Analyzing ETL Jobs with SnappyFlow
Analytics processing usually requires user to run a sequence of database reads/write jobs and transformation operations. In many cases these jobs are complex and may take a long time to complete. It is a very common need of the users to monitor individual jobs runs, summarize performance of different jobs, compare two runs of a specific job type.
SnappyFlow provides an easy yet powerful tool to analyze ETL Jobs. The approach is explained in the following video
Step 1: Drop logs from ETL Jobs
SnappyFlow allows for a job to have up to a 3-level hierarchy- Job, Stage, Task. Logs in JSON format have to be dropped whenever a job/stage/task is started, completed or terminated. This log can be parsed using SnappyFlow’s ETL parser.
{
"jobName": <Job-name>,
"jobId": <Unique JobId>,
"time": <Time in epoch milliseconds format>
"type": "job",
"status": <status: started, success, failed, aborted>
}
{
"jobName": <Job-name>,
"jobId": <Unique JobId>,
"stageId": <stageId>,
"stageName": <stageName>
"time": <Time in epoch milliseconds format>
"type": "stage",
"status": <status can be started, success, failed, aborted>
}
{
"jobName": <Job-name>,
"jobId": <Unique JobId>,
“stageId”: <staged>,
“stageName”: <stageName>
"time": <Time in epoch milliseconds format>
"type": "task",
"status": <status can be started, success, failed, aborted>
}
Step 2: Forward logs to SnappyFlow
Add the following log parser to logging section of sfAgent’s config.yaml:
logging:
plugins:
- name: etlRaw
enabled: true
config:
log_path: <log file path>
Restart sfAgent with the new configuration.
service sfagent restart
Check if documents have been received in SnappyFlow. You will find 3 documents under metrics with plugin name as “etlRaw” and documentType as “job”, “stage” and “task” depending on your hierarchy.

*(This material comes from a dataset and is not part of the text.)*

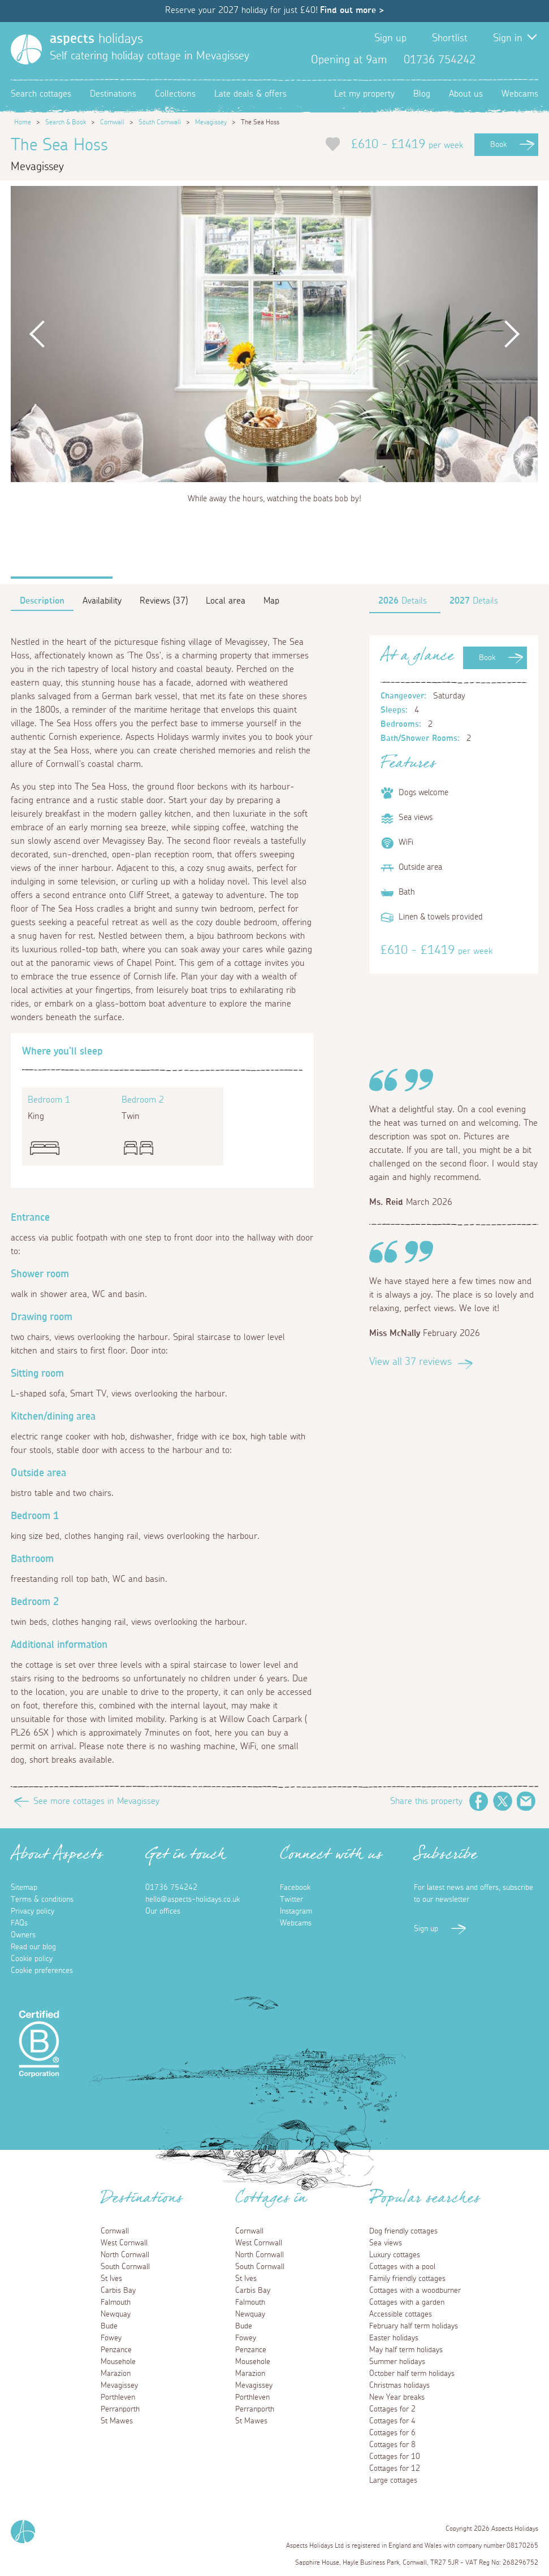  Describe the element at coordinates (41, 93) in the screenshot. I see `Search cottages` at that location.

Step 3: Generate an access URL for use by summarization module
Logs shipped to SnappyFlow are in a raw form and they cannot be directly used for reporting and analysis. Therefore user has to export this raw data to a summarization script that transforms the data and sends it back to SnappyFlow into a new document.

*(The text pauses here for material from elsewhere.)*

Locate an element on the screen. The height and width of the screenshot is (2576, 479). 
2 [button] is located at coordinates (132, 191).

Import a ETL template into your dashboard.
Go to “Scratchpad” pane
Click on ‘Export API Endpoint’ option in the component and create component URL for all 3 components for interval, say Last 5 mins.
Click on the ‘API Endpoints’ option for the project to view the API List. Copy the URL’s for the 3 components and the Authentication token. These need to be provided in Step 4
Step 4: Run summarization script as a cronjob
Install the pip utility from the below link. Refer to the link for Installation and Usage instructions.
The python script takes a config file path as input
Set values for key, appName, projectName, Name.
Provide the component Url’s for Job, stage and Task and authKey (from Step 3)
The data will be available in the dashboard under the plugin ‘etlReport’ and documentType - job, stage and task.
Step 5: Review ETL Dashboards
You will now see the summarized data in dashboard under etlReport for job, stage and tasks. Select a particular job and choose a timeline to see job duration trends over the selected time period. Clicking on a particular job id provides a drilled down view of stages and tasks within that job.